Tissot 2005 /2008 /2010 Vin Jaune ‘En Spois’ (Arbois) [6/500]

In typical Tissot fashion, Stéphane can’t resist experimenting, so he now has three vineyard sites, bottled separately, for Vin Jaune, all made in the classical fashion, all expressing their different terroir despite the overriding presence of the flor. One is supremely mineral, one closed and brooding, and this is perhaps the most “typical,” if anything  Stéphane does can be so named.

Tissot 2011 Spirale [6/375]

Pending Tasting Notes

Tissot 2013 Savagnin (Arbois) [6/750]

Think of this as “baby” Vin Jaune. It has all the flor-induced characteristics beloved of the true believers in a slightly less intense, one might argue more useful form.

Tissot 2015 Chardonnay ‘Les Graviers’ (Arbois)

This gravelly parcel often yields Stéphane’s most forward Arbois Chardonnay. The 2013 positively seethes with animation, so vibrantly does the fruit express itself. It is not an exaggeration to describe this as high burgundian class.

Tissot 2015 DD (Arbois) [6/1500]

Stéphane’s red wine yields have been pitifully cut by Nature in 2013 and 2014, so he contrived this new blend of Trousseau, Poulsard and Pinot Noir. Relatively pale, it surprises with an effusively berried nose. The palate, however, shows a more serious, earthy aspect, with a long, salty tail. This is “natural” red the way it should be made.

Tissot 2015 Pinot Noir Sous La Tour(Côtes du Jura) [6/750]

Stéphane’s best Pinot vines are outside the Arbois appellation. Those familiar with the “En Barberon” from previous vintages will be reassured by the distinctively resonant and firm expression of the grape in this new wine, while appreciating the relative suppleness and approachability offered by the vineyard.

Tissot 2015 Savagnin en Amphore ‘Sans Souffre’ (Arbois) [6/750]

Think of this as “baby” Vin Jaune. It has all the flor-induced characteristics beloved of the true believers in a slightly less intense, one might argue more useful form. This version is a miniscule production made in amphora.

Tissot 2015 Trousseau ‘Singulier’ (Arbois)

Trousseau is truly one of the most original grapes in the world and Tissot makes something simultaneously delicate and strong from it.

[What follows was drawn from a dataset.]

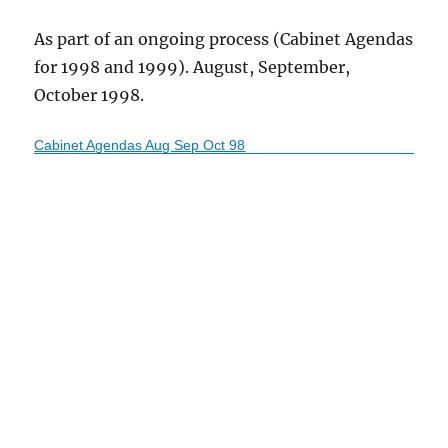
As part of an ongoing process (Cabinet Agendas
for 1998 and 1999). August, September,
October 1998.
Cabinet Agendas Aug Sep Oct 98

This is a wine for those who value tension and balance above colour and weight.

Tissot 2016 DD (Arbois)

Stéphane’s red wine yields have been pitifully cut by Nature in 2013 and 2014, so he contrived this new blend of Trousseau, Poulsard and Pinot Noir. Relatively pale, it surprises with an effusively berried nose. The palate, however, shows a more serious, earthy aspect, with a long, salty tail. This is “natural” red the way it should be made.

Tissot 2016 Poulsard Vieilles Vignes ‘Sans Soufffe’ (Arbois)

17 cases only of this perennial Jura classic, made without added sulfur.

Tissot N.V. Blanc de Blancs Futs, Extra Brut

100% Chardonnay, 75% from 2007 in the barrel for a year, and the remainder from 2008 in stainless. Again, no dosage, and great fidelity to the Champagne model of toast, yeast, and fine beaded complexity. After four years on the lees, it is still young and, alas, in short supply.

Tissot N.V. Cremant du Jura ‘Indigene’

Who but Stéphane would have contrived the notion of conducting a secondary fermentation with his yeast-and-sugar-rich Vin de Paille? The result is fascinatingly different – fruitier, deeper, more mysterious –  and has quickly developed a cult-like following. This is the model that he intends to follow in the future.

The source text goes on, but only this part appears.